▸ REQUIRED WORK: Your answer must consist solely of the line containing "Related Articles" and each line after it through the end of the data, copied exactly.

Page-level text extractions
-=-=-=-=-

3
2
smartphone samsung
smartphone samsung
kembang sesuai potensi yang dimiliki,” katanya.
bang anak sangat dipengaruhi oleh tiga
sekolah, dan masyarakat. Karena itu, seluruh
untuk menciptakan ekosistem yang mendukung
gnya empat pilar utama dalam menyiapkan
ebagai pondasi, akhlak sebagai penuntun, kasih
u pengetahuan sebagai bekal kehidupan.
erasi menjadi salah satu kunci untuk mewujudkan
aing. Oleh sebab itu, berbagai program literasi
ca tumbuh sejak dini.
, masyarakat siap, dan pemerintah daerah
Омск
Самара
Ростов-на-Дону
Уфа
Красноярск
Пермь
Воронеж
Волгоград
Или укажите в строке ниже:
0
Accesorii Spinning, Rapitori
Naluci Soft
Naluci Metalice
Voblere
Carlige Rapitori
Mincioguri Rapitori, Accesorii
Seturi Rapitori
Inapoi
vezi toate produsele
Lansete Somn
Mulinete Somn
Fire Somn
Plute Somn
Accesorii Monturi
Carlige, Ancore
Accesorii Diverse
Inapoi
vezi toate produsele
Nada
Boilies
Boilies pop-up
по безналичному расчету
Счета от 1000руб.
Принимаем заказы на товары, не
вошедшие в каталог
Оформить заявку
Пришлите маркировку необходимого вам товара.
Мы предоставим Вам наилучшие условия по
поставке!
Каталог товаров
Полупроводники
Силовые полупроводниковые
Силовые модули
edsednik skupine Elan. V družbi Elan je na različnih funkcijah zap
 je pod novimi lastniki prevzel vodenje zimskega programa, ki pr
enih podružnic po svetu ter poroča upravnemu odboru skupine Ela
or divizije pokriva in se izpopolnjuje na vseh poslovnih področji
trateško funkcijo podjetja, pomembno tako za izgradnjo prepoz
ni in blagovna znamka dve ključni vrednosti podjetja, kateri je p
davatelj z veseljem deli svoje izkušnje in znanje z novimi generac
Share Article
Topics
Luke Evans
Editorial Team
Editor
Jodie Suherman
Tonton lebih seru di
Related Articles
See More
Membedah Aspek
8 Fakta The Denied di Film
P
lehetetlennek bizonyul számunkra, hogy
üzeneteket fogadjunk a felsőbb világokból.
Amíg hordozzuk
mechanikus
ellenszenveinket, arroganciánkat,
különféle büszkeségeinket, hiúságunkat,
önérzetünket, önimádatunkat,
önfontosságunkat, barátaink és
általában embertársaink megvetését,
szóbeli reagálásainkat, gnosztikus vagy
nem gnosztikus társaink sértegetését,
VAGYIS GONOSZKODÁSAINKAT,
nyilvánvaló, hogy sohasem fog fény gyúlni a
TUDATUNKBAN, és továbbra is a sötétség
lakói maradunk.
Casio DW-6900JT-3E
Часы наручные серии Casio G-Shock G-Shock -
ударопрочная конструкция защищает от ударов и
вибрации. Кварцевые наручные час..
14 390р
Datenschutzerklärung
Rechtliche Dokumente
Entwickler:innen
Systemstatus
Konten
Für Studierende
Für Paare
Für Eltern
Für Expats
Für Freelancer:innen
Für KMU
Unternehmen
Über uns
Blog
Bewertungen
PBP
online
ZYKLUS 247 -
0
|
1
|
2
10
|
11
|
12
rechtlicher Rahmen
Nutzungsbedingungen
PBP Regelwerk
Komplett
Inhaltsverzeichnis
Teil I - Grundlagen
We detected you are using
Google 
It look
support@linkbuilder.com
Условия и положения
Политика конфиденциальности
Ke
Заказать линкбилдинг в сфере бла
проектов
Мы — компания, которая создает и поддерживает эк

-=-=-=-=-

▸ ANSWER SPACE:
Related Articles
See More
Membedah Aspek
8 Fakta The Denied di Film
P
lehetetlennek bizonyul számunkra, hogy
üzeneteket fogadjunk a felsőbb világokból.
Amíg hordozzuk
mechanikus
ellenszenveinket, arroganciánkat,
különféle büszkeségeinket, hiúságunkat,
önérzetünket, önimádatunkat,
önfontosságunkat, barátaink és
általában embertársaink megvetését,
szóbeli reagálásainkat, gnosztikus vagy
nem gnosztikus társaink sértegetését,
VAGYIS GONOSZKODÁSAINKAT,
nyilvánvaló, hogy sohasem fog fény gyúlni a
TUDATUNKBAN, és továbbra is a sötétség
lakói maradunk.
Casio DW-6900JT-3E
Часы наручные серии Casio G-Shock G-Shock -
ударопрочная конструкция защищает от ударов и
вибрации. Кварцевые наручные час..
14 390р
Datenschutzerklärung
Rechtliche Dokumente
Entwickler:innen
Systemstatus
Konten
Für Studierende
Für Paare
Für Eltern
Für Expats
Für Freelancer:innen
Für KMU
Unternehmen
Über uns
Blog
Bewertungen
PBP
online
ZYKLUS 247 -
0
|
1
|
2
10
|
11
|
12
rechtlicher Rahmen
Nutzungsbedingungen
PBP Regelwerk
Komplett
Inhaltsverzeichnis
Teil I - Grundlagen
We detected you are using
Google 
It look
support@linkbuilder.com
Условия и положения
Политика конфиденциальности
Ke
Заказать линкбилдинг в сфере бла
проектов
Мы — компания, которая создает и поддерживает эк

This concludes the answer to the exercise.